New tests pass and it compiles for me , but I have not yet tried this on a real deploy .

…es.reservations.devices` DeviceRequests to Docker container
@jabr jabr changed the title feat: support DeviceRequests (service.gpus and service.deploy.resources.reservations.devices) feat: support DeviceRequests (service.gpus and reservations.devices) Oct 26, 2025
@jabr
Copy link
Contributor Author

jabr commented Oct 26, 2025

I'm now running this build of uncloudd on my GPU server and successfully deployed a test service with this uc build:

services:
  nvidia:
    image: nvidia/cuda:12.8.1-base-ubuntu24.04
    command: tail -f /dev/null
    x-machines: [ gpu-server ]
    gpus: all

I then verified it has access to the GPU with (run on gpu-server):

docker exec <container-id-of-nvidia-service> nvidia-smi

Copy link
Owner

@psviderski psviderski left a comment

Choose a reason for hiding this comment

The reason will be displayed to describe this comment to others. Learn more.

Awesome work! ❤️

Just one thing we need to update before merging is the comparison logic in EvalContainerSpecChange: https://github.com/psviderski/uncloud/blob/main/pkg/client/deploy/container.go#L91-L93

	if !reflect.DeepEqual(current.Container.Resources, newResources) {
		return ContainerNeedsUpdate
	}

Before adding DeviceRequests to ContainerResources, all ContainerResources properties were mutable, so if the Resources specs differ, we returned ContainerNeedsUpdate.

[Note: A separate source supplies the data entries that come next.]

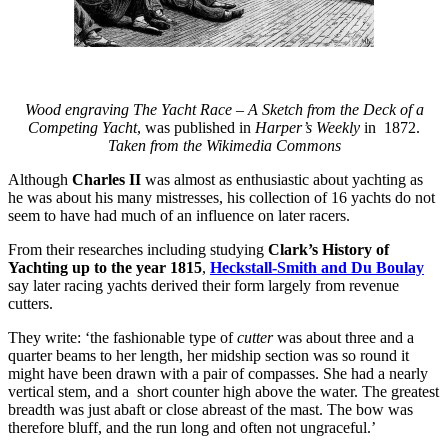
Wood engraving
The Yacht Race – A Sketch from the Deck of a
Competing Yacht
, was published in
Harper’s Weekly
in 1872.
Taken from the Wikimedia Commons
Although
Charles II
was almost as enthusiastic about yachting as
he was about his many mistresses, his collection of 16 yachts do not
seem to have had much of an influence on later racers.
From their researches including studying
Clark’s History of
Yachting up to the year 1815
,
Heckstall-Smith and
Du Boulay
say later racing yachts derived their form largely from revenue
cutters.
They write: ‘the fashionable type of
cutter
was about three and a
quarter beams to her length, her midship section was so round it
might have been drawn with a pair of compasses. She had a nearly
vertical stem, and a short counter high above the water. The greatest
breadth was just abaft or close abreast of the mast. The bow was
therefore bluff, and the run long and often not ungraceful.’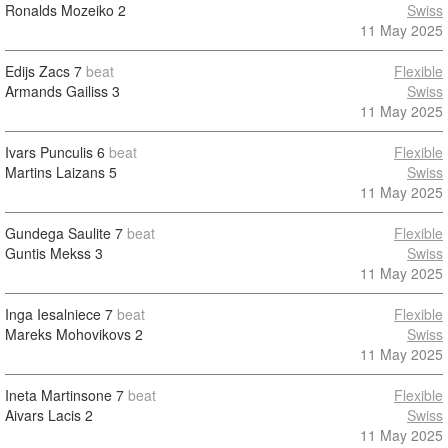
Ronalds Mozeiko
2
Swiss
11 May 2025
Edijs Zacs
7
beat
Flexible
Armands Gailiss
3
Swiss
11 May 2025
Ivars Punculis
6
beat
Flexible
Martins Laizans
5
Swiss
11 May 2025
Gundega Saulite
7
beat
Flexible
Guntis Mekss
3
Swiss
11 May 2025
Inga Iesalniece
7
beat
Flexible
Mareks Mohovikovs
2
Swiss
11 May 2025
Ineta Martinsone
7
beat
Flexible
Aivars Lacis
2
Swiss
11 May 2025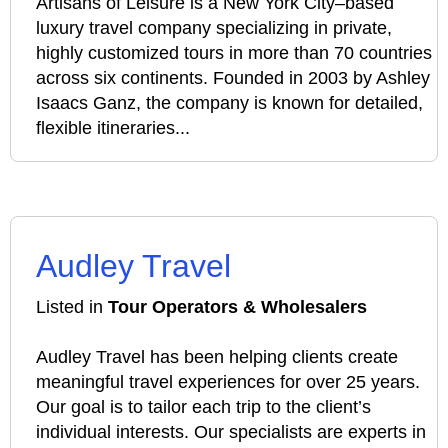
Artisans of Leisure is a New York City–based
luxury travel company specializing in private,
highly customized tours in more than 70 countries
across six continents. Founded in 2003 by Ashley
Isaacs Ganz, the company is known for detailed,
flexible itineraries...
Audley Travel
Listed in
Tour Operators & Wholesalers
Audley Travel has been helping clients create
meaningful travel experiences for over 25 years.
Our goal is to tailor each trip to the client’s
individual interests. Our specialists are experts in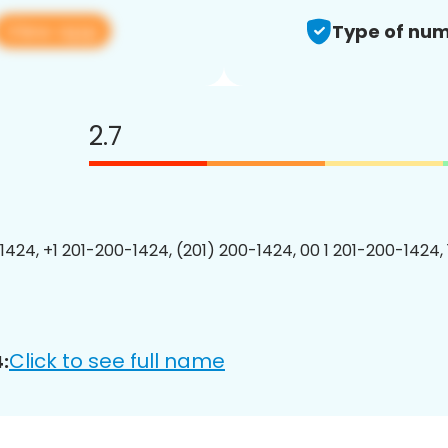
View app
Type of num
2.7
1424, +1 201-200-1424, (201) 200-1424, 00 1 201-200-1424, 
Click to see full name
: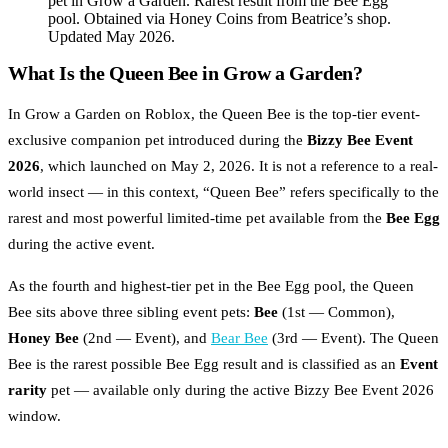
pet in Grow a Garden. Rarest result from the Bee Egg
pool. Obtained via Honey Coins from Beatrice’s shop.
Updated May 2026.
What Is the Queen Bee in Grow a Garden?
In Grow a Garden on Roblox, the Queen Bee is the top-tier event-
exclusive companion pet introduced during the
Bizzy Bee Event
2026
, which launched on May 2, 2026. It is not a reference to a real-
world insect — in this context, “Queen Bee” refers specifically to the
rarest and most powerful limited-time pet available from the
Bee Egg
during the active event.
As the fourth and highest-tier pet in the Bee Egg pool, the Queen
Bee sits above three sibling event pets:
Bee
(1st — Common),
Honey Bee
(2nd — Event), and
Bear Bee
(3rd — Event). The Queen
Bee is the rarest possible Bee Egg result and is classified as an
Event
rarity
pet — available only during the active Bizzy Bee Event 2026
window.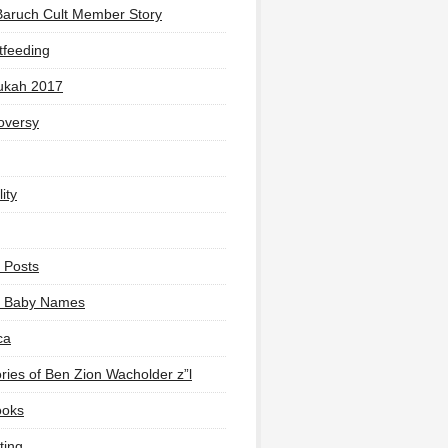
Baruch Cult Member Story
tfeeding
ukah 2017
oversy
ity
 Posts
li Baby Names
ca
ies of Ben Zion Wacholder z”l
ooks
ting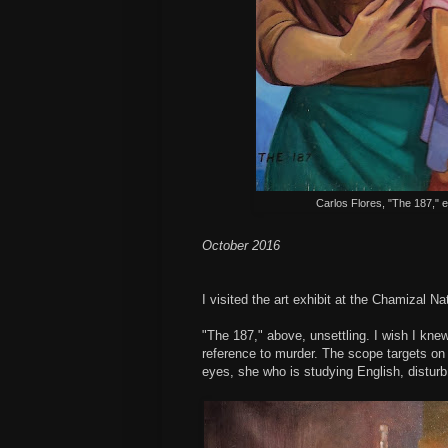
Carlos Flores, "The 187," 
October 2016
I visited the art exhibit at the Chamizal N
"The 187," above, unsettling. I wish I knew
reference to murder. The scope targets on 
eyes, she who is studying English, disturb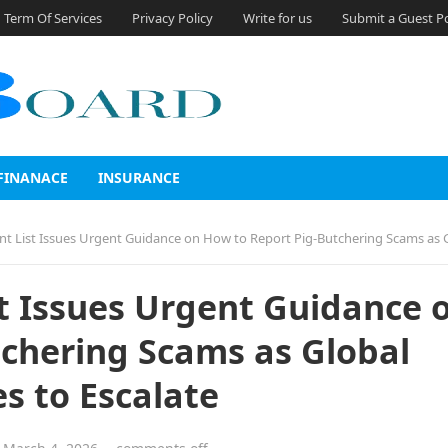
Term Of Services
Privacy Policy
Write for us
Submit a Guest P
FINANACE
INSURANCE
t Issues Urgent Guidance on How to Report Pig-Butchering Scams as Global Crypto Fraud Continues t
t Issues Urgent Guidance 
chering Scams as Global
s to Escalate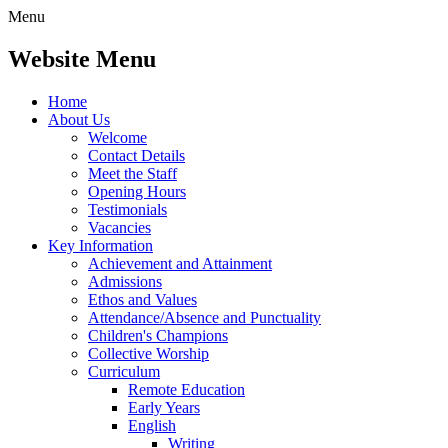
Menu
Website Menu
Home
About Us
Welcome
Contact Details
Meet the Staff
Opening Hours
Testimonials
Vacancies
Key Information
Achievement and Attainment
Admissions
Ethos and Values
Attendance/Absence and Punctuality
Children's Champions
Collective Worship
Curriculum
Remote Education
Early Years
English
Writing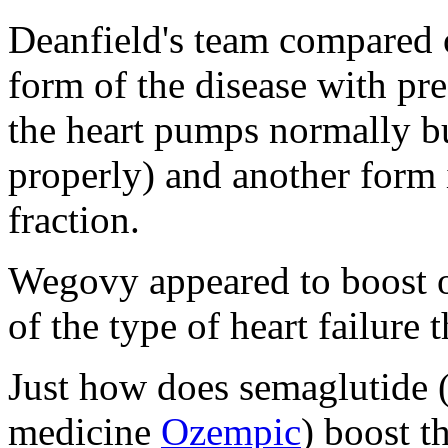
Deanfield's team compared 
form of the disease with pre
the heart pumps normally but
properly) and another form 
fraction.
Wegovy appeared to boost o
of the type of heart failure 
Just how does semaglutide (
medicine
Ozempic
) boost t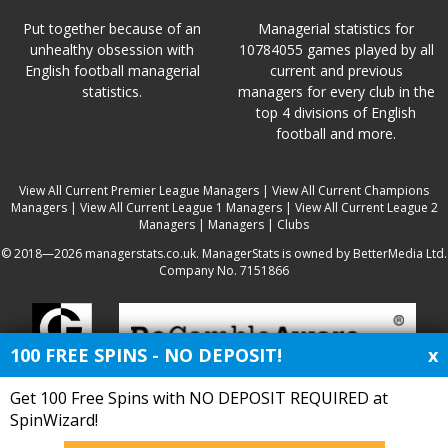
Put together because of an
Managerial statistics for
unhealthy obsession with
10784055 games played by all
English football managerial
current and previous
statistics.
managers for every club in the
top 4 divisions of English
football and more.
View All Current Premier League Managers
|
View All Current Champions
Managers
|
View All Current League 1 Managers
|
View All Current League 2
Managers
|
Managers
|
Clubs
© 2018—2026 managerstats.co.uk. ManagerStats is owned by BetterMedia Ltd.
Company No. 7151866
100 FREE SPINS - NO DEPOSIT!
x
Get 100 Free Spins with NO DEPOSIT REQUIRED at
SpinWizard!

DeviceRequests are not mutable so we need to compare them first and return ContainerNeedsRecreate if they differ. Then return ContainerNeedsUpdate if other Resources properties differ.

@jabr
Copy link
Contributor Author

jabr commented Oct 27, 2025

I renamed DeviceRequests to DeviceReservations and updated EvalContainerSpecChange to return a ContainerNeedsRecreate instead of ContainerNeedsUpdate when they are changed.

@psviderski psviderski merged commit 3b4bcb7 into psviderski:main Oct 27, 2025
4 checks passed
@jabr
Copy link
Contributor Author

jabr commented Nov 2, 2025

Just a heads up that I apparently broke something in the last cleanup commit or two on this. The DeviceRequests aren't getting sent in the spec to the servers anymore so a subsequent redeploy of a service didn't have GPU access.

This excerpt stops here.